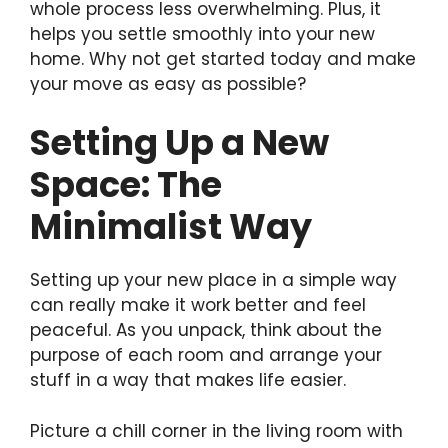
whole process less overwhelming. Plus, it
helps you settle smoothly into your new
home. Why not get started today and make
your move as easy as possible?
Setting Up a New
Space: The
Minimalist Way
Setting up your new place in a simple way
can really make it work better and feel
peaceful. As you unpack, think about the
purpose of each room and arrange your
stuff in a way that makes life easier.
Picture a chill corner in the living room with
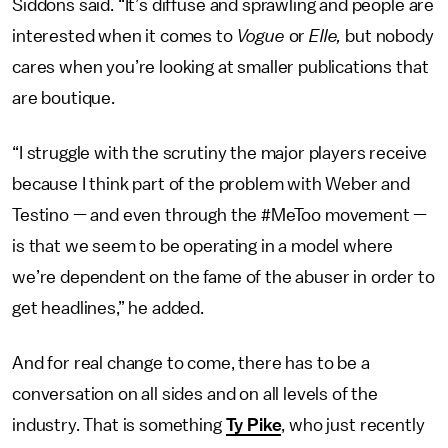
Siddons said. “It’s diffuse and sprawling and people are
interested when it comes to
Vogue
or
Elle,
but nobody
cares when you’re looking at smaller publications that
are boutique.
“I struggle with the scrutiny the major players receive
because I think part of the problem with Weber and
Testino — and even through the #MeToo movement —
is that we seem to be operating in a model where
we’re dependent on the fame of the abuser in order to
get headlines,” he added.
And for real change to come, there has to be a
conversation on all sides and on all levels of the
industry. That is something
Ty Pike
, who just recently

--

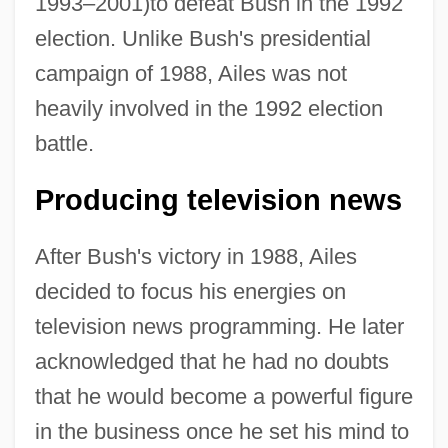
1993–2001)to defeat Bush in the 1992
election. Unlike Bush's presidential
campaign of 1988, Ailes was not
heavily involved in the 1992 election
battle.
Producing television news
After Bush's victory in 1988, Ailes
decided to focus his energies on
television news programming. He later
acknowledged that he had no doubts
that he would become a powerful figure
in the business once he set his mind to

--

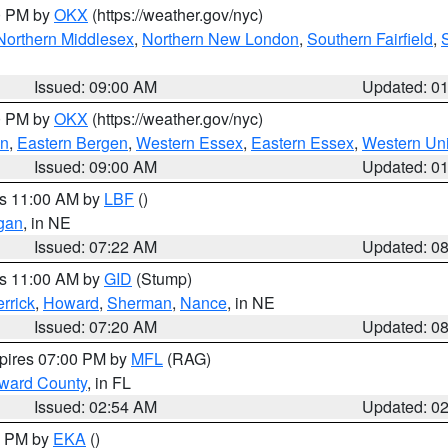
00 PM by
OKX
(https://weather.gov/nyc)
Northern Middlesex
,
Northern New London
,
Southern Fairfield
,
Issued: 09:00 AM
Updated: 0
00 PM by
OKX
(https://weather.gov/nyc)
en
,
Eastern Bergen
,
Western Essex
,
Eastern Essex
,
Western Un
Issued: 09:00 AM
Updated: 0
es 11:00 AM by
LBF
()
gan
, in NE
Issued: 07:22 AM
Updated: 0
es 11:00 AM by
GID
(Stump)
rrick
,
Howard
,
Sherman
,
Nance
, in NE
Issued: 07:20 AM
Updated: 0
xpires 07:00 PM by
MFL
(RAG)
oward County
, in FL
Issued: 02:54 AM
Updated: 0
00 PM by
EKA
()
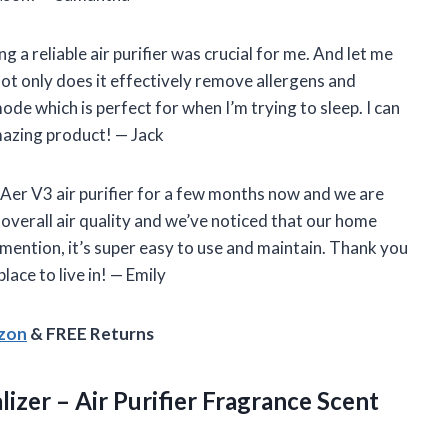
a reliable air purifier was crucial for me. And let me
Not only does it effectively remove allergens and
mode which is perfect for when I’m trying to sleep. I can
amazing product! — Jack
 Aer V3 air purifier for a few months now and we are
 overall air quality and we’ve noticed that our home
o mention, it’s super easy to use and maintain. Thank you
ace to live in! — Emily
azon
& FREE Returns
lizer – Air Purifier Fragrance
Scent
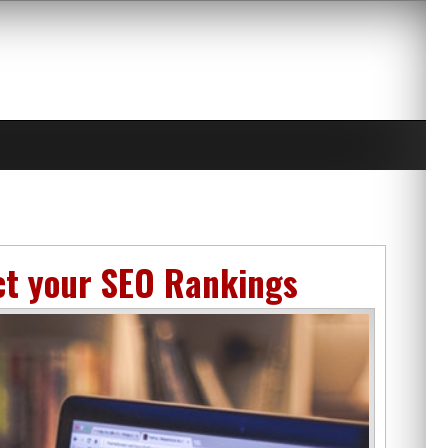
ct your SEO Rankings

--

■ PROMPT:
From the records above, copy only the lines running from the line containing "whole process less overwhelming. Plus, it" to the line containing "who just recently", both ends included. Leave the pictures out.

■ PROBLEM SOLUTION:
whole process less overwhelming. Plus, it
helps you settle smoothly into your new
home. Why not get started today and make
your move as easy as possible?
Setting Up a New
Space: The
Minimalist Way
Setting up your new place in a simple way
can really make it work better and feel
peaceful. As you unpack, think about the
purpose of each room and arrange your
stuff in a way that makes life easier.
Picture a chill corner in the living room with
Siddons said. “It’s diffuse and sprawling and people are
interested when it comes to
Vogue
or
Elle,
but nobody
cares when you’re looking at smaller publications that
are boutique.
“I struggle with the scrutiny the major players receive
because I think part of the problem with Weber and
Testino — and even through the #MeToo movement —
is that we seem to be operating in a model where
we’re dependent on the fame of the abuser in order to
get headlines,” he added.
And for real change to come, there has to be a
conversation on all sides and on all levels of the
industry. That is something
Ty Pike
, who just recently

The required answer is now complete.